In a bag there are 8 red jelly beans and 7 green jelly beans. The 4 jelly beans are randomly chosen from the bag without replacement.

a)create a probability distribution table for choosing red jelly beans
b)what is the probability that at least 2 chosen jelly beans are green given that they are not all red?
Thanks.
Please check if my solution is correct:
a) prob(1)=8/15
prob(2)=7/14
prob(3)=4/15
prob(all 4 red)=8/525
b)7/15x6/14=1/5

For (a), you may have double counted some cases, since the total is 1381/1050 >1, whichis impossible.

I'm really confused now. Can you please explain where I've double counted? Thanks in advance.

Actually, the probability table should include the case P(0) as well.

Do you know how to make a tree diagram? This is a foolproof way to make a distribution table, as long as it is not too complicated.
In this case, you will have 2^4=16 "leaves", i.e. where the branches end.

If you proceed by counting, the following is a possibility:

P(0)=P(GGGG)=(7/15)(6/14)(5/13)(4/12)
=(7*6*5*4)/(15*14*13*12)
=840/32760
Do not simplify so we can add up later on. The denominator is always 32760, so I will work on the numerator only.

P(1)=
[arrangements:
RGGG 8*7*6*5
GRGG 7*8*6*5
GGRG 7*6*8*5
GGGR 7*6*5*8]
=4(8*7*6*5)
=6720/32760

P(2)=
[arrangements]
RRGG 8*7*7*6
RGRG
RGGR
GRRG
GRGR
GGRR]
=6*(8*7*7*6)
=14112/32760

P(3)=
[arrangements
RRRG 8*7*6*7
RRGR
RGRR
GRRR]
=9408/32760

P(4)=
[arrangements
RRRR]
=8*7*6*5/32760
=1*1680/32760
=1680/32760

So the probability distribution table for the number of red jelly beans when 4 are picked:
0 840/32760
1 6720/32760
2 14112/32760
3 9408/32760
4 1680/32760

Check: add up all numerators to see that they add up to 32760:
840+6720+14112+9408+1680=32760 √

Part (B) can be inferred from the results of part (A).

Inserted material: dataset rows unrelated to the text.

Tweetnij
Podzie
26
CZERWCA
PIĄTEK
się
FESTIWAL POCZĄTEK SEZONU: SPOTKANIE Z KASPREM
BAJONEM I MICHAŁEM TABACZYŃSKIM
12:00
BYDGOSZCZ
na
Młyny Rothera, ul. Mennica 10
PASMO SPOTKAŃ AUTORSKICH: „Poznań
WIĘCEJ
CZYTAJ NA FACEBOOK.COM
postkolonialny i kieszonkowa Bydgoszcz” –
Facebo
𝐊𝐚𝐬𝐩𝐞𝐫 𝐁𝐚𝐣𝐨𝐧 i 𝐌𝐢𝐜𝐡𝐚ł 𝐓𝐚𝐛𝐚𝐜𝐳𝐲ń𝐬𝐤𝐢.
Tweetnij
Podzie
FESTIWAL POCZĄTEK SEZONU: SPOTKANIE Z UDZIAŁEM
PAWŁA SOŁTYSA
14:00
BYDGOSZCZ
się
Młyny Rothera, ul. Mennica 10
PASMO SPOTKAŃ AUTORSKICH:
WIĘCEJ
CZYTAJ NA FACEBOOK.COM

Your solution is almost correct. Here's the revised solution:

a) To create a probability distribution table, you need to find the probability of choosing each possible number of red jelly beans.

- Prob(0 red) = Number of ways to choose 0 red beans / Total number of ways to choose 4 beans
= C(7, 4) / C(15, 4)
= 35 / 1365
≈ 0.0256

- Prob(1 red) = Number of ways to choose 1 red bean * Number of ways to choose 3 green beans / Total number of ways to choose 4 beans
= (C(8, 1) * C(7, 3)) / C(15, 4)
= (8 * 35) / 1365
≈ 0.2068

- Prob(2 red) = Number of ways to choose 2 red beans * Number of ways to choose 2 green beans / Total number of ways to choose 4 beans
= (C(8, 2) * C(7, 2)) / C(15, 4)
= (28 * 21) / 1365
≈ 0.3444

- Prob(3 red) = Number of ways to choose 3 red beans * Number of ways to choose 1 green bean / Total number of ways to choose 4 beans
= (C(8, 3) * C(7, 1)) / C(15, 4)
= (56 * 7) / 1365
≈ 0.2378

- Prob(4 red) = Number of ways to choose 4 red beans / Total number of ways to choose 4 beans
= C(8, 4) / C(15, 4)
= 70 / 1365
≈ 0.0513

So, the probability distribution table for choosing red jelly beans is:
| Number of Red Jelly Beans | Probability |
|--------------------------|-------------|
| 0 | 0.0256 |
| 1 | 0.2068 |
| 2 | 0.3444 |
| 3 | 0.2378 |
| 4 | 0.0513 |

b) The probability that at least 2 chosen jelly beans are green given that they are not all red can be calculated as the sum of the probabilities of choosing 2, 3, or 4 green jelly beans (excluding the case of all 4 red jelly beans).

Probability = Prob(2 green) + Prob(3 green) + Prob(4 green)
= (C(7, 2) * C(8, 2)) / C(15, 4) + (C(7, 3) * C(8, 1)) / C(15, 4) + (C(7, 4) * C(8, 0)) / C(15, 4)
= (21 * 28) / 1365 + (35 * 8) / 1365 + (35 * 1) / 1365
≈ 0.4806

So, the probability that at least 2 chosen jelly beans are green given that they are not all red is approximately 0.4806.

Well done on your solution, but remember to double-check your calculations.